EXERCISE DIRECTIONS:
Nothing but the records, transcribed exactly, should appear in the answer; leave the pictures out.

Collected data:
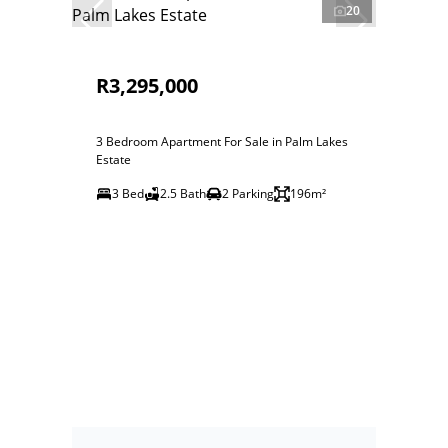
20
R3,295,000
3 Bedroom Apartment For Sale in Palm Lakes
Estate
3 Bed
2.5 Bath
2 Parking
196m²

PROBLEM SOLUTION:
20
R3,295,000
3 Bedroom Apartment For Sale in Palm Lakes
Estate
3 Bed
2.5 Bath
2 Parking
196m²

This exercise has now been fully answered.